John Keay writes in his excellent India: A History, that when General Yahya Khan seized power, he immediately appointed military leaders to ministerial posts: “Home affairs went to a general, education and health to an air marshal and finance and industry to a vice-admiral.” However, Keay notes, “it was not quite as crazy as it seemed. During fifteen years of military rule, the army’s interests had diversified. It now had a finger in every pie, from hospitals and schools to farms and pharmaceuticals.”
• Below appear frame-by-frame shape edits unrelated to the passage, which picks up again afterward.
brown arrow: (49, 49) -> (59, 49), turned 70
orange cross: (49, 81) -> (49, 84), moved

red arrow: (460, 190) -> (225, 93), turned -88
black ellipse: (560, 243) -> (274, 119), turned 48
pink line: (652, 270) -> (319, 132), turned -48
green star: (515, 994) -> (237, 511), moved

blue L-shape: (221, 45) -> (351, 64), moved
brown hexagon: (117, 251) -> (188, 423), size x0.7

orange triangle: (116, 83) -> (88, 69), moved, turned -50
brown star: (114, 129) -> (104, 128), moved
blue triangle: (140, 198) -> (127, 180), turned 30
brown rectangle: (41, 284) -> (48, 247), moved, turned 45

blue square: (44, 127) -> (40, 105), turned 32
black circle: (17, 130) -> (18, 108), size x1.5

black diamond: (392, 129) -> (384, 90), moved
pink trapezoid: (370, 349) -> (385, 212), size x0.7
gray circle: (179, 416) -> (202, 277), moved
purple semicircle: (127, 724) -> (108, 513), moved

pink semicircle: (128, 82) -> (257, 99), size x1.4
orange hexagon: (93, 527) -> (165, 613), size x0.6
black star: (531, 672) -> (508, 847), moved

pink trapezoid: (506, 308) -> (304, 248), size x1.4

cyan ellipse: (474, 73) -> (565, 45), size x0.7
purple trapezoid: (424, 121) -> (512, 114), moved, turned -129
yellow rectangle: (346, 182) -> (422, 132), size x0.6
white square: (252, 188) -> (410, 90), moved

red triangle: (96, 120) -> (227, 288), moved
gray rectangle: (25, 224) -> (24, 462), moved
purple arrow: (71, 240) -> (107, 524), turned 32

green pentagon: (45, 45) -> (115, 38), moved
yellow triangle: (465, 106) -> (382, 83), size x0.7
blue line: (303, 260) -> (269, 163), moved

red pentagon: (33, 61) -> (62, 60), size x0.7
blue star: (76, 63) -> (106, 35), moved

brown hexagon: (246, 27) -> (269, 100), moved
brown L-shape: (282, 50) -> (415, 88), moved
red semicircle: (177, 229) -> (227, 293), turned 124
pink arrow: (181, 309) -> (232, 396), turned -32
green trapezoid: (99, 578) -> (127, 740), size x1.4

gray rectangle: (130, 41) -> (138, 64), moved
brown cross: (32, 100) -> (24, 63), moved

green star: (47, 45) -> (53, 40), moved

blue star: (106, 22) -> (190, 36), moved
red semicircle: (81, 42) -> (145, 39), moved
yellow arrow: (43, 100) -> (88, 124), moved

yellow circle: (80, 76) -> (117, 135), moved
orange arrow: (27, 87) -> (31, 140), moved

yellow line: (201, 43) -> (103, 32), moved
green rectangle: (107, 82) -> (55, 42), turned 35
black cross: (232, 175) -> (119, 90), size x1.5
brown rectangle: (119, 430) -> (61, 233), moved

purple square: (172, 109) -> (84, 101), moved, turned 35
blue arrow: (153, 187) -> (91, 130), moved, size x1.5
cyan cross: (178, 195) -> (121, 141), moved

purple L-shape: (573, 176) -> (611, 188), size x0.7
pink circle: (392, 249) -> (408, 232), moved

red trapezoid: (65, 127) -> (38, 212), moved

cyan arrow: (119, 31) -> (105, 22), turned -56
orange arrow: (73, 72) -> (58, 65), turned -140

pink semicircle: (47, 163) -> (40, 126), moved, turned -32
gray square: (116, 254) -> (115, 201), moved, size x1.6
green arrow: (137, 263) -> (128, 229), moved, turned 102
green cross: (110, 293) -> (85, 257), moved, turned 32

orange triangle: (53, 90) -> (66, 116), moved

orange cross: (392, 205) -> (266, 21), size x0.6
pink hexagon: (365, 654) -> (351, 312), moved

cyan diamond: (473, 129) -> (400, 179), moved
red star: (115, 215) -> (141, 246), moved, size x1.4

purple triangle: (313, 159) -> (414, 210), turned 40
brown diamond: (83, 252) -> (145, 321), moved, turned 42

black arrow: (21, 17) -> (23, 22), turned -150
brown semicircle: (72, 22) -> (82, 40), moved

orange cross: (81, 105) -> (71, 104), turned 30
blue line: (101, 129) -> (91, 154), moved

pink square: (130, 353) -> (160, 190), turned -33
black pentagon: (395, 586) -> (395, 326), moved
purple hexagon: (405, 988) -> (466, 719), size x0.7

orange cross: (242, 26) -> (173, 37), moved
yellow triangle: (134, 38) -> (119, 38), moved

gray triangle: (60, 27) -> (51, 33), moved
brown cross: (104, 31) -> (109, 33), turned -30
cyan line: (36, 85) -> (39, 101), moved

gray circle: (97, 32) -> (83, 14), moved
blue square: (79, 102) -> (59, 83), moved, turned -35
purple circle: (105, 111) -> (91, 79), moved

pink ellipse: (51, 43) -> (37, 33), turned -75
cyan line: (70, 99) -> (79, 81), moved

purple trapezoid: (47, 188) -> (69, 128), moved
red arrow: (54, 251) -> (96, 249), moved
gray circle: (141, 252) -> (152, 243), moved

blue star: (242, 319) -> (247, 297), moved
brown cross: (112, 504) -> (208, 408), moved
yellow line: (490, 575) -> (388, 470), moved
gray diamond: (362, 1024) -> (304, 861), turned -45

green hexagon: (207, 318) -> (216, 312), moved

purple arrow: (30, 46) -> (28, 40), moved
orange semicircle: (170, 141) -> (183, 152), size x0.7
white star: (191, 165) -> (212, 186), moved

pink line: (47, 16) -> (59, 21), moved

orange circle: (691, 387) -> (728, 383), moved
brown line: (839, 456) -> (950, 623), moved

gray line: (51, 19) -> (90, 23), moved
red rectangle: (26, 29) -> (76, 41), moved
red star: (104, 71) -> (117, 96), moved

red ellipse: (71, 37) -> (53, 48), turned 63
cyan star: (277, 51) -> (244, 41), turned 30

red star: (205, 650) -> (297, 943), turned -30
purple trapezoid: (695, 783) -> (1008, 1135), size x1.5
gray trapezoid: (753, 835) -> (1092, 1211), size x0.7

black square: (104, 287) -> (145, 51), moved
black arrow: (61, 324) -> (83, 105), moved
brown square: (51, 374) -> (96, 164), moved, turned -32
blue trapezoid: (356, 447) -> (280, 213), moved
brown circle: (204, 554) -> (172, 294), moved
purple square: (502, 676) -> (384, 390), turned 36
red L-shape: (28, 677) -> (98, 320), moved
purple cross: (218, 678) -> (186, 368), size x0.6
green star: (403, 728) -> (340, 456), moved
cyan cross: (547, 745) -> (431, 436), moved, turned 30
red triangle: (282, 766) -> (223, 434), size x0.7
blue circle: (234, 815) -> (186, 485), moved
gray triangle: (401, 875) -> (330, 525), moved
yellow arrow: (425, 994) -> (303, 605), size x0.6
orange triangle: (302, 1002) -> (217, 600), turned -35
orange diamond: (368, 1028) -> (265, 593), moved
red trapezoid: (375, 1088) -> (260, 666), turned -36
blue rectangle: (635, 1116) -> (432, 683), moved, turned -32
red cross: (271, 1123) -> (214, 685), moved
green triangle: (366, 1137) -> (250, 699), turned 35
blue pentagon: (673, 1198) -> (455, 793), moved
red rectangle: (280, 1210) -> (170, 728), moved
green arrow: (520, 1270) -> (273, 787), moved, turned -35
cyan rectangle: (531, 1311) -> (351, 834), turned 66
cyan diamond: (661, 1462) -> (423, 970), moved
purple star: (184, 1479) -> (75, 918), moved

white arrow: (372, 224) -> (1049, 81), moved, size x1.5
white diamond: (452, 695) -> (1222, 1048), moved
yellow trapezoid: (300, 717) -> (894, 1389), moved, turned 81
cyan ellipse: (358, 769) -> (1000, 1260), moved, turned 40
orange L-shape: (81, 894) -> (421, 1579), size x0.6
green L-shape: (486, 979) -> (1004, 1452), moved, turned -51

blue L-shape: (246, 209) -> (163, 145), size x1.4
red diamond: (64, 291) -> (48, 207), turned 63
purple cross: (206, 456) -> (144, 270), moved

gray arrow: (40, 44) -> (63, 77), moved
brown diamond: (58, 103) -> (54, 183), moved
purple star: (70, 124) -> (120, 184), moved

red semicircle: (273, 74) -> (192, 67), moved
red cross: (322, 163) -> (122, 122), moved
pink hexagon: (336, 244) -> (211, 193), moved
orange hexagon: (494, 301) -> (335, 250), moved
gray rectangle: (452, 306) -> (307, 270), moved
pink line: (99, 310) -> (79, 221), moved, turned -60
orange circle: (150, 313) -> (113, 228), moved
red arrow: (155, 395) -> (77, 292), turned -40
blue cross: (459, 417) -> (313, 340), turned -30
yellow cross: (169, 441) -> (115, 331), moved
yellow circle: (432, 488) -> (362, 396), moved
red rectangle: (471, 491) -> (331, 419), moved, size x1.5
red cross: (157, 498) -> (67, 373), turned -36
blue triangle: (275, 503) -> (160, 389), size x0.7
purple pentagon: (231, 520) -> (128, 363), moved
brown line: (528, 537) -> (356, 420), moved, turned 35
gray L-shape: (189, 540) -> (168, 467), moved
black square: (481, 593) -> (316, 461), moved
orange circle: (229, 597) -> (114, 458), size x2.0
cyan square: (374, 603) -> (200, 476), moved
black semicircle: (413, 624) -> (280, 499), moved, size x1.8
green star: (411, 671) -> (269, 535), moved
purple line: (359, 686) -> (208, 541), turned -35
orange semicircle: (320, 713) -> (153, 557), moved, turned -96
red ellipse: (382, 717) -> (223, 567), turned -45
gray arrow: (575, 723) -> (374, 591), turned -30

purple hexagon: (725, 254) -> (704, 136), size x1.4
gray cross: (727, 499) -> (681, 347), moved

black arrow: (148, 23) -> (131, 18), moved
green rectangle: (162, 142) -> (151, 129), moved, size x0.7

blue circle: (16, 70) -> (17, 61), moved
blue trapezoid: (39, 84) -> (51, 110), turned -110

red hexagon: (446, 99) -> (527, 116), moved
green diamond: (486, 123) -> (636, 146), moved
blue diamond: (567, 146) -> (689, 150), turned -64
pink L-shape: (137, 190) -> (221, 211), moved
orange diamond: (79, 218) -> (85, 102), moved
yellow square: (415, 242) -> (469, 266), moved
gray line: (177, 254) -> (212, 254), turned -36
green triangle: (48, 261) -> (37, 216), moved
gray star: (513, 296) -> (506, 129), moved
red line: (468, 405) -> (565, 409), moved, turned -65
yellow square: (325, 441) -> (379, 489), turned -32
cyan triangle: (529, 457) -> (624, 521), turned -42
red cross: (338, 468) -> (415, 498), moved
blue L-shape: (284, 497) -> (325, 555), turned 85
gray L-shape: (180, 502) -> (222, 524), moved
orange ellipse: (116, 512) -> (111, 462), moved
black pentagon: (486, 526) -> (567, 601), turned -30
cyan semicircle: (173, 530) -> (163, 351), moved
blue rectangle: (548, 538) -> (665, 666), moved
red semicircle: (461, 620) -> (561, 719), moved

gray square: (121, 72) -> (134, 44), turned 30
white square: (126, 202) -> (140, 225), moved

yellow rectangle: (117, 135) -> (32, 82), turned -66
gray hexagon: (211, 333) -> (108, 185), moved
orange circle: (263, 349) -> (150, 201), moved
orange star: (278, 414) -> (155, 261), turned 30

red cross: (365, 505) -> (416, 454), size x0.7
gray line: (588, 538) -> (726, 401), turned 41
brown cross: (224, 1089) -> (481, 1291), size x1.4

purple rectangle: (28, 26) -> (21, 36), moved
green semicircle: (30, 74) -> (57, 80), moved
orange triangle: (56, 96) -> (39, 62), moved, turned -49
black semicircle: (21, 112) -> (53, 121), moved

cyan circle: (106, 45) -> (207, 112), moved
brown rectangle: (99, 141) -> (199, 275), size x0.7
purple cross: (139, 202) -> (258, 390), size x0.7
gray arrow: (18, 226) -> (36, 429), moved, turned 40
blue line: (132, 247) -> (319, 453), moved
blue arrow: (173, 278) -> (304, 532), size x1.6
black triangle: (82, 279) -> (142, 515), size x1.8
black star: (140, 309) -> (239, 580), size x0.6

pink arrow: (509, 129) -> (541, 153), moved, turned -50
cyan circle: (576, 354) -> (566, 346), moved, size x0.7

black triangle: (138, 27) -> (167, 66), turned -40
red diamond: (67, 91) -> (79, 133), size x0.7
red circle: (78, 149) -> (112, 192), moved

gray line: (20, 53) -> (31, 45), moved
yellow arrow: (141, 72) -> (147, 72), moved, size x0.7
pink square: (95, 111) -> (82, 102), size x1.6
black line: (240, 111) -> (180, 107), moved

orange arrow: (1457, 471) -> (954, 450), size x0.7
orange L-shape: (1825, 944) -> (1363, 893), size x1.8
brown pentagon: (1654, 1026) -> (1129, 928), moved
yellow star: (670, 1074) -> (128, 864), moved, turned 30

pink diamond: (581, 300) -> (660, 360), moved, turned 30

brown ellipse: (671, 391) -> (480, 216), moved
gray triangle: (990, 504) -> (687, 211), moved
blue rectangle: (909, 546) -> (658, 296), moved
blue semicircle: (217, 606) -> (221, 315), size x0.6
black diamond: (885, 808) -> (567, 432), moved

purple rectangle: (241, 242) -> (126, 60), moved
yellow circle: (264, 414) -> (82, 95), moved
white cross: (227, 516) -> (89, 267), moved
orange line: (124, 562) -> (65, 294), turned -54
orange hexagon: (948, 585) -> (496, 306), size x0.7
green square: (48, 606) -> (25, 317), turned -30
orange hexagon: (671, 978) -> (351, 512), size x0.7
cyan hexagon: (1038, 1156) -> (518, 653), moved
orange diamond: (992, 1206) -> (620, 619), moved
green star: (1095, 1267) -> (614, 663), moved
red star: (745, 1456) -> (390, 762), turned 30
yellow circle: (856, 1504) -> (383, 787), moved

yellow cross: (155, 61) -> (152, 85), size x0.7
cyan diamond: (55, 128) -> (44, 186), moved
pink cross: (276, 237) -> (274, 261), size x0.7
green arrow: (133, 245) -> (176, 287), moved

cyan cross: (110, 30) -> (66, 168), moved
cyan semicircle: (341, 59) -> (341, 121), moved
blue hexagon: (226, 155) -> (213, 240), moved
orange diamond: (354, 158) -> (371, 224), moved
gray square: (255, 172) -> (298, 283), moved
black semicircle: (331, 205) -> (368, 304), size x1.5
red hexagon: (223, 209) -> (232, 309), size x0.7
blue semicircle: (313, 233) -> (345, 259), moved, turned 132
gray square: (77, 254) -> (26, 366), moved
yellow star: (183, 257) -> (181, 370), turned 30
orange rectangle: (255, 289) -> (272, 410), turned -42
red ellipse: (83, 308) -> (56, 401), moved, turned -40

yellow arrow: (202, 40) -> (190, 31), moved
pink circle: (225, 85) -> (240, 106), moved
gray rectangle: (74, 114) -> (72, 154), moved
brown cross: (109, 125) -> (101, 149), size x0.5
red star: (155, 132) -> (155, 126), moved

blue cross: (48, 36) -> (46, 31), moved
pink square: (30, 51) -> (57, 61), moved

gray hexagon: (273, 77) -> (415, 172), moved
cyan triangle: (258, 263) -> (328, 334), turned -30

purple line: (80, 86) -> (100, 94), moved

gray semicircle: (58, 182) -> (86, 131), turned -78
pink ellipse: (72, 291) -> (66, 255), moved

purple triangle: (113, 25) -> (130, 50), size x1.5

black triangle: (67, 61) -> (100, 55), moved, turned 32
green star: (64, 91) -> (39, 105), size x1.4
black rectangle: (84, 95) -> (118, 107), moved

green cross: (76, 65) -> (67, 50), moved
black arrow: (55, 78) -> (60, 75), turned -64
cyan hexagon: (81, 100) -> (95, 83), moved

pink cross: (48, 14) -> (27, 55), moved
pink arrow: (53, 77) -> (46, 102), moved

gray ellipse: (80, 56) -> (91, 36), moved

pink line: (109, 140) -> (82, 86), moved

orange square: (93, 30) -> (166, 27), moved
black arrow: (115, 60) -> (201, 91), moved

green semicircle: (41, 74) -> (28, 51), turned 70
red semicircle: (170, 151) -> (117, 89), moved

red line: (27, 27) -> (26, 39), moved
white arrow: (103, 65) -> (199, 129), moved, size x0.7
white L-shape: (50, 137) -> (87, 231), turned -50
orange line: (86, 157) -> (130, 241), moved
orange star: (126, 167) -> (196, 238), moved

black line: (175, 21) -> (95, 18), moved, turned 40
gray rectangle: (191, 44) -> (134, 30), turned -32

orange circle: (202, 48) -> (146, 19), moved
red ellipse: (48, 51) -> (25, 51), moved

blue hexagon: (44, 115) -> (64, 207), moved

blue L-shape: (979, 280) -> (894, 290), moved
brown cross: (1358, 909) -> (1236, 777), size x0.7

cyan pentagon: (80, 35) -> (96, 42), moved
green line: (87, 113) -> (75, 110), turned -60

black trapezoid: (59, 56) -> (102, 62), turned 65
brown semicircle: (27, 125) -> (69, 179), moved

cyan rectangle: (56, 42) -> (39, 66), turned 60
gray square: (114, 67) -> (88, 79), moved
Today, the military is intertwined with the supposedly free market to such an extent that it is difficult to say where one ends and the other begins. It is estimated that the army owns assets worth somewhere around £10 billion – be it bakeries or banks, the army is a part of it. Indian politician, Shashi Tharoor, astutely paraphrased Voltaire to sum up the contrast between Pakistan and India, saying: “In India the state has an army, and in Pakistan the army has a state.”

“Pakistan”, as Salman Rushdie claims, is the answer to the Zen kōan, “what is the sound of one wing flapping?” What, then, is the sound of Pakistan? It has been the silence of dictatorship and the scream of terrorism. Now, seventy years after its birth, Pakistan must surely realise that the root of its problems lies in the conception of its nature.